No patient experienced hemodynamically significant bleeding as defined by a requirement for alteration in level of care or initiation of intravenous resuscitation. In one patient tPA therapy was not continued because chest tube drainage turned grossly bloody. Change in serum hemoglobin levels could be determined in 201 patients and ranged from a decline of 2.7 g/dL to a rise of 4.7 g/dL (median =  + 0.2 g/dL, IQR = − 0.5 g/dL to + 0.8 g/dL; Fig. 3). For 95 patients both pleural fluid red cell count and change in serum hemoglobin were available, and no correlation was evident (Fig. 4). Twelve patients (5.6%) received a blood transfusion during or within three days of completing tPA therapy.

Fig. 3
figure 3

Change in Serum Hemoglobin. Frequency distribution plot of change in serum hemoglobin with tPA therapy, measured as the difference between the values from the blood draw closest to the start of treatment (but not more than three days before) and the blood draw at the latest of one to three days after the last dose of tPA. Data were available for 201/207 patients

Fig. 4
figure 4

Change in Serum Hemoglobin by Pleural Fluid Red Cell Count. Both pleural fluid cell count and serum hemoglobin before and after tPA therapy were available for 95 patients. Of these, pleural fluid red cell count was reported as “ < 3,000 cells/mm3” for 35

Outcome

Most effusions (n = 167, 77.7%) were assessed to be completely drained and required no additional interventions. Of the remaining 48, 26 (12.1%) had incomplete drainage but were assessed to require no further therapy, 12 (5.6%) underwent decortication and 10 (4.7%) were diagnosed with trapped lung. When stratified by etiology, malignant effusions were less likely than non-malignant effusions to be completely drained with tPA therapy, although complete drainage was still achieved in 64% of cases (Fig. 5). When stratified by chest tube size, the outcome of complete drainage was seen in approximately 80% of effusions across all chest tube sizes (Table 2). Symptom duration was discernable in 208 patients and ranged from 0 to 63 days (median = 8 days, IQR = 4–15 days). When stratified by outcome, median symptom duration was shortest in the group that required surgery (6.5 days) and longest in the group with trapped lung (11.5 days). Median duration was 8 days in both of the other two groups (Fig. 6). These differences were not statistically significant (p = 0.70). We also investigated the potential relationships between outcome and pleural fluid pH, LDH, protein and white cell count but found no correlation (data not shown).

Fig. 5
figure 5

Outcome Stratified by Malignant and Non-Malignant Effusions. Outcomes were classified into one of four categories based on radiographic findings and decision for surgery (see Methods)

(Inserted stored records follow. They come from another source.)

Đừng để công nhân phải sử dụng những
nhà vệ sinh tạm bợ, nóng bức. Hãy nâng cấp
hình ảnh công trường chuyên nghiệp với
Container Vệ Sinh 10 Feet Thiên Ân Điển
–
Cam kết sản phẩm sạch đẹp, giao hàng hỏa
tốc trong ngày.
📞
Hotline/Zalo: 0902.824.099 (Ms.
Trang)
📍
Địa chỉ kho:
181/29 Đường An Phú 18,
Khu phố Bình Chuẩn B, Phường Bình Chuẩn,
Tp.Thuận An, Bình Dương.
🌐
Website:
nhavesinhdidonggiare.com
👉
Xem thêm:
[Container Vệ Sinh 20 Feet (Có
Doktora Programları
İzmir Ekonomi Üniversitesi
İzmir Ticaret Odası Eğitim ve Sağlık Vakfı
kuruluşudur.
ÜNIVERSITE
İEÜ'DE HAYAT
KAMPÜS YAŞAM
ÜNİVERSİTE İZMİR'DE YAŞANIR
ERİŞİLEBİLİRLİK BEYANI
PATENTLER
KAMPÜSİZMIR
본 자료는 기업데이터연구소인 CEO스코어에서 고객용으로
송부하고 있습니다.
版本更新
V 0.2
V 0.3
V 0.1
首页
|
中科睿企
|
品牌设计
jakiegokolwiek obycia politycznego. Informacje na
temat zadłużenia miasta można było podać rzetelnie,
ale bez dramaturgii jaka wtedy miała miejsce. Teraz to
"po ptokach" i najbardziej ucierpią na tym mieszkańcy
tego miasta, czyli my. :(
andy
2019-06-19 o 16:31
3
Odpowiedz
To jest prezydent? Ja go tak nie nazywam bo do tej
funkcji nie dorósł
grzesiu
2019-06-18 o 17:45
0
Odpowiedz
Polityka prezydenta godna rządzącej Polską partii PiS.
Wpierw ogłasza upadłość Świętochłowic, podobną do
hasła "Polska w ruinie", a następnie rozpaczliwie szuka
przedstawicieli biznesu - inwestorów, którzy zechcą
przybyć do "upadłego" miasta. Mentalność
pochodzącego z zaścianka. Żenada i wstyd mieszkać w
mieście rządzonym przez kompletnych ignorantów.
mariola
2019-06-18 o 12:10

Table 2 Outcome Stratified by Chest Tube Size
Fig. 6
figure 6

Outcome by Symptom Duration. Symptom duration grouped according to patient outcome. Horizontal bars indicate group median; boxes indicate the interquartile range

Discussion

Tissue plasminogen activator was developed for the treatment of coronary artery thrombosis and stroke, and its use for intrapleural therapy was first documented in a case report by Walker and colleagues in 2003 [11]. Subsequent studies supported its safety and potential efficacy [13, 14], but it was the MIST-2, published in 2011 [10], that led to the general adoption of tPA and DNase for management of complex effusions. The MIST-2 was a multi-center prospective randomized trial that enrolled 210 patients and compared the combination of tPA and DNAse to placebo and to either agent alone. The primary outcome of change in pleural opacity was greatest in the tPA + DNase group. The secondary outcome of referral for surgery was lowest in the tPA + DNase group (4%), which was statistically significantly lower than in the placebo (16%, p = 0.03) and DNase alone groups (39%, p = 0.01), but was not significantly lower than in the tPA alone group (6%, p = 0.10). In attempting to replicate the protocol for tPA + DNase in our patients we encountered logistical challenges with using both agents simultaneously, and in delivering the doses every 12 h. Furthermore, we discovered that chest tubes often were not unclamped for several hours beyond the prescribed one hour dwell time. In these patients effusion drainage was surprisingly brisk, leading us to modify our treatment regimen to the use of tPA alone with a prolonged dwell time. In reviewing that early experience we concluded that a 4 mg dose of tPA was sufficient, and that a 12 h dwell time was most effective [12]. In this report we review our experience with that standardized protocol.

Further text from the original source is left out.